- [What to produce]: Print the first line of the records below and every line after it, up to and including the line with "2023 Tết Quý Mão (684, 1475)". Print nothing else.

________________

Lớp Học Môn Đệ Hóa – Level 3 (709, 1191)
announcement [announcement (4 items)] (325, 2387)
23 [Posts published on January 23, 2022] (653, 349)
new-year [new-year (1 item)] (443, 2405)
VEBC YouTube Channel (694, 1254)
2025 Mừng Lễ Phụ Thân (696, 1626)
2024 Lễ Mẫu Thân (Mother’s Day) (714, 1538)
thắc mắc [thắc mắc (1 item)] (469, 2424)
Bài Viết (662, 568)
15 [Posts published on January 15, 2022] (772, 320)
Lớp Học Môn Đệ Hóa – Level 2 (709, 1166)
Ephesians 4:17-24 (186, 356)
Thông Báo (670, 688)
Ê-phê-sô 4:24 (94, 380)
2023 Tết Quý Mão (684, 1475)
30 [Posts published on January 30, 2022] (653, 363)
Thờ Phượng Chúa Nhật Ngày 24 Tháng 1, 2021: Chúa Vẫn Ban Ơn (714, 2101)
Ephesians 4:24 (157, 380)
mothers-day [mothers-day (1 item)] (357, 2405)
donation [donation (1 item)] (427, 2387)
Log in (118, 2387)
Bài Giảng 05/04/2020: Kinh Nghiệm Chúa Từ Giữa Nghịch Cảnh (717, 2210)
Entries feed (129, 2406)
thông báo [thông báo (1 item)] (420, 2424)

________________

- [Answer for the task]:
Lớp Học Môn Đệ Hóa – Level 3 (709, 1191)
announcement [announcement (4 items)] (325, 2387)
23 [Posts published on January 23, 2022] (653, 349)
new-year [new-year (1 item)] (443, 2405)
VEBC YouTube Channel (694, 1254)
2025 Mừng Lễ Phụ Thân (696, 1626)
2024 Lễ Mẫu Thân (Mother’s Day) (714, 1538)
thắc mắc [thắc mắc (1 item)] (469, 2424)
Bài Viết (662, 568)
15 [Posts published on January 15, 2022] (772, 320)
Lớp Học Môn Đệ Hóa – Level 2 (709, 1166)
Ephesians 4:17-24 (186, 356)
Thông Báo (670, 688)
Ê-phê-sô 4:24 (94, 380)
2023 Tết Quý Mão (684, 1475)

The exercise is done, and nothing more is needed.